Multiple iterations of logistic regression analysis revealed that the combination of the IMX-BVN-3 and IMX-SEV-3 metrics with procalcitonin levels did not yield significantly better performance. This is not surprising, because correlation coefficients among the different biomarkers—including IMX-SEV-3—and SOFA scores were all highly statistically significant (correlation coefficients, 0.42 for IL-6 levels, 0.58 for procalcitonin levels, and 0.39 for SOFA score) (eTable 3 in the Supplement). Although these models did not identify any significant improvement by combining IMX-BVN-3 and IMX-SEV-3 metrics with the SOFA score, a hierarchical approach may yield added utility in specific high-risk subsets. A proposed framework for using IMX-SEV-3 severity scores to further stratify risk for 30-day mortality is illustrated in eFigure 5 in the Supplement. The overall incidence (or pretest probability) of 30-day mortality was 7%. Patients with day 1 SOFA scores of 6 or greater had approximately 15% mortality, whereas patients with day 1 SOFA scores less than 6 had approximately 5% mortality. Further stratification by IMX-SEV-3 severity scores in high, moderate, or low categories revealed that in patients with a SOFA score of 6 or greater, an IMX-SEV-3 severity score indicating that 30-day mortality risk was high had a mortality incidence of 36%; an IMX-SEV-3 score indicating that 30-day mortality risk was moderate, 6%; and an IMX-SEV-3 score indicating that 30-day mortality risk was low, 0. Similarly, IMX-SEV-3 score categories allowed further stratification of patients with SOFA scores less than 6 into 3 distinct groups with 30-day mortality incidence of 0 (low risk), 4% (moderate risk), and 29% (high risk).

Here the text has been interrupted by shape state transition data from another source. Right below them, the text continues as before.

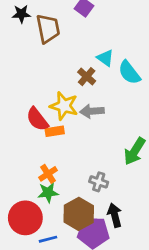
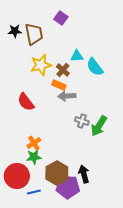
black star: (21, 14) -> (15, 31), moved
cyan triangle: (105, 58) -> (77, 56), turned -40
yellow star: (64, 106) -> (41, 65), moved, turned -30
orange rectangle: (55, 131) -> (59, 85), moved, turned 32
gray cross: (99, 182) -> (82, 121), moved

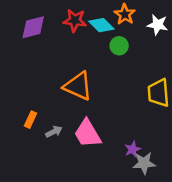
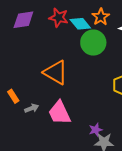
green circle: (119, 46) -> (93, 43), size x1.6
orange rectangle: (30, 120) -> (13, 96), turned -64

Time Series Measurements for IMX-SEV-3 and IMX-BVN-3

We asked whether day-by-day changes in IMX scores differed between infected and noninfected patients and those who survived vs those who died. As expected, IMX-BVN-3 bacterial scores were significantly higher in infected compared with noninfected patients and declined significantly over time as the infections resolved (eFigure 3 in the Supplement). Even in noninfected patients, IMX-BVN-3 scores declined over time, although the rate of decline as determined by linear mixed-effects modeling was significantly less, as shown by the negative coefficient associated with the interaction term between hospital days and having a bacterial infection (−0.01 [P = .01]) (eFigure 3 in the Supplement). Interestingly, we did not observe this consistent decline among the 11 patients from the crossover cohort. Rather, when time was normalized to the day these patients developed sepsis, their IMX-BVN-3 scores increased and peaked on the day of sepsis, then declined rapidly once treatment was initiated (Figure 4A). When we visually compared IMX-BVN-3 with procalcitonin levels in the crossover cohort, it appeared that IMX-BVN-3 peaked on the day of diagnosis of new infection, whereas procalcitonin levels appeared to peak 1 day later. Given the small number of patients in the crossover cohort, this observation is hypothesis generating only (Figure 4B).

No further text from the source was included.